Madame [C] [N] sera ainsi condamnée aux entiers dépens.
Sur les frais irrépétibles
Aux termes de l’article 700 du Code de procédure civile, le juge condamne la partie tenue aux dépens qui perd son procès à payer à l’autre partie la somme qu’il détermine au titre des frais exposés et non compris dans les dépens. Le juge tient compte de l’équité ou de la situation économique de la partie condamnée.
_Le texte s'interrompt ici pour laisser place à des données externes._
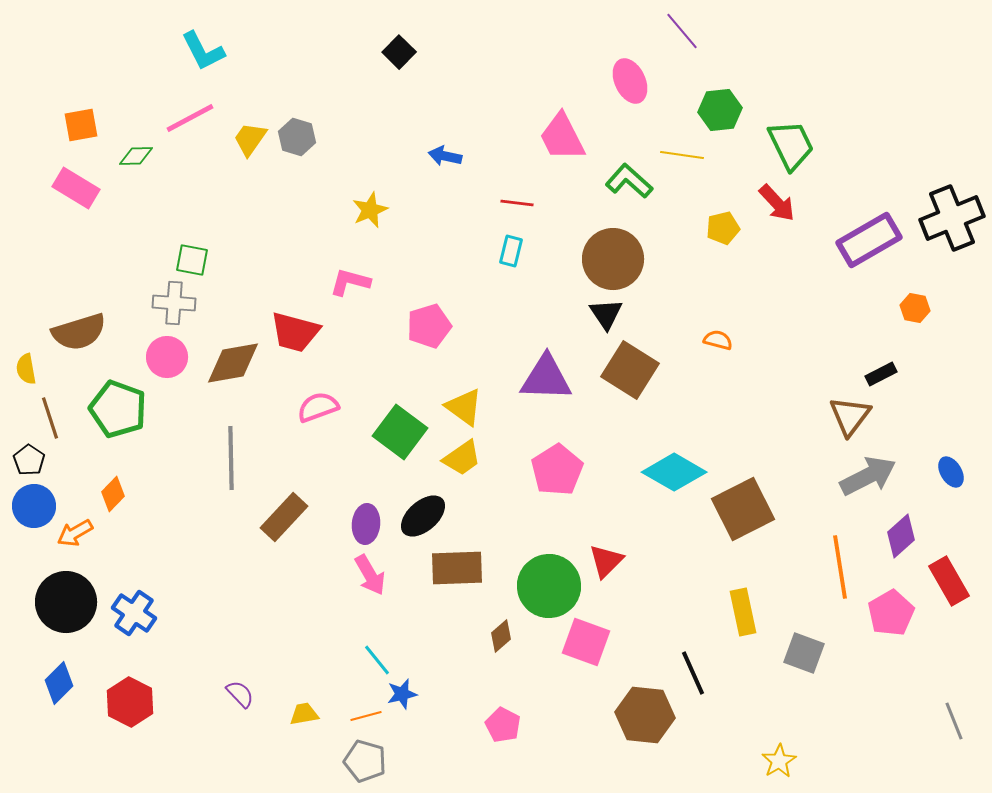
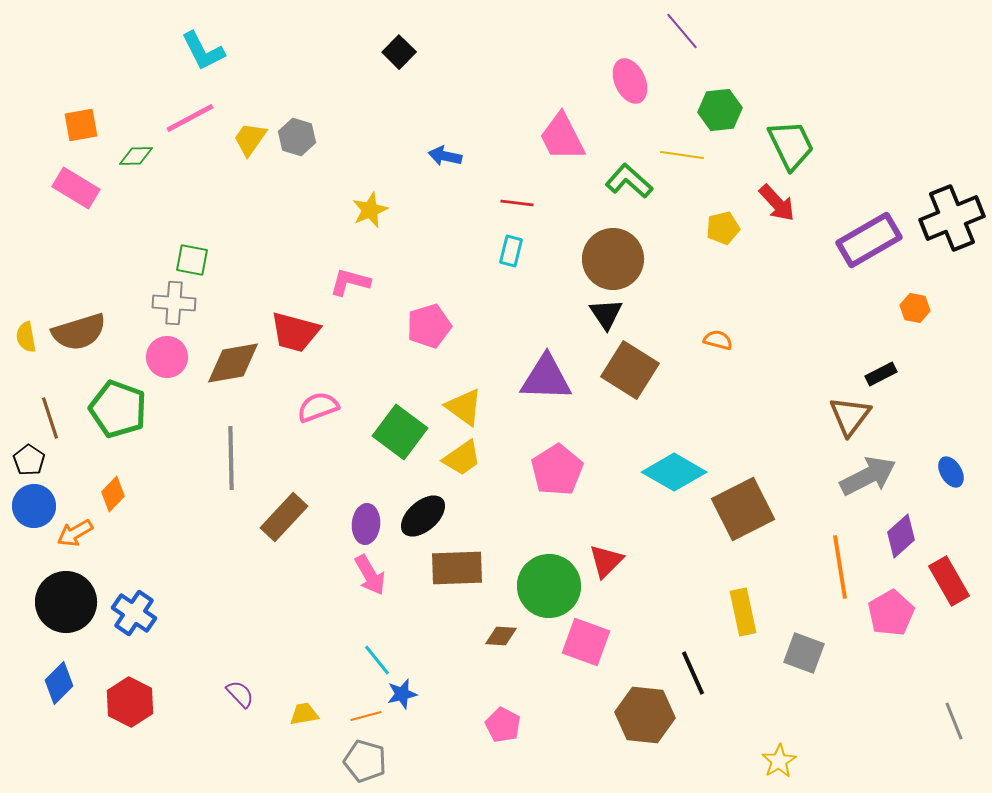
yellow semicircle at (26, 369): moved 32 px up
brown diamond at (501, 636): rotated 44 degrees clockwise
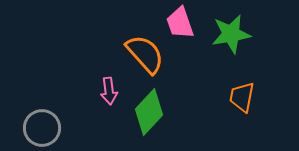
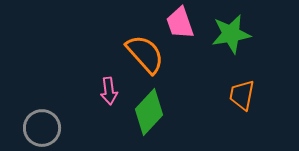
orange trapezoid: moved 2 px up
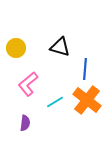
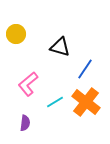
yellow circle: moved 14 px up
blue line: rotated 30 degrees clockwise
orange cross: moved 1 px left, 2 px down
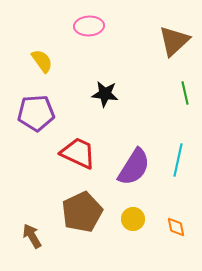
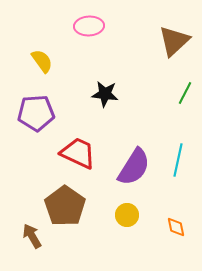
green line: rotated 40 degrees clockwise
brown pentagon: moved 17 px left, 6 px up; rotated 12 degrees counterclockwise
yellow circle: moved 6 px left, 4 px up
En l’espèce, l’équité commande de condamner la défenderesse à verser la somme de 500 euros au titre des frais irrépétibles que la SA TOYOTA FRANCE FINANCEMENT a pu exposer pour la présente procédure.
PAR CES MOTIFS
Le tribunal statuant par jugement réputé contradictoire et rendu en premier ressort,
DECLARE recevable la demande en paiement formée par la SA TOYOTA FRANCE FINANCEMENT au titre du contrat de location avec option d’achat consenti le 22 juin 2021 à Madame [C] [N] relatif au véhicule Toyota Rav 4 n° de série : JTMW23FV10D087778 ;
CONDAMNE Madame [C] [N] à régler à la SA TOYOTA FRANCE FINANCEMENT la somme de 18 330,41€ au titre des loyers dûs impayés et de l’indemnité de résiliation, avec intérêts au taux contractuel (Taux Moyen des Obligations majoré de 50%) à compter du 05 juillet 2023 ;
CONDAMNE Madame [C] [N] à régler à la SA TOYOTA FRANCE FINANCEMENT la somme de 500 euros aux titres des frais irrépétibles ;
CONDAMNE Madame [C] [N] aux entiers dépens.
Ainsi jugé et mis à disposition du public par le greffe, en application des dispositions de l’article 450 alinéa 2 du code de procédure civile, le 22 juillet 2025.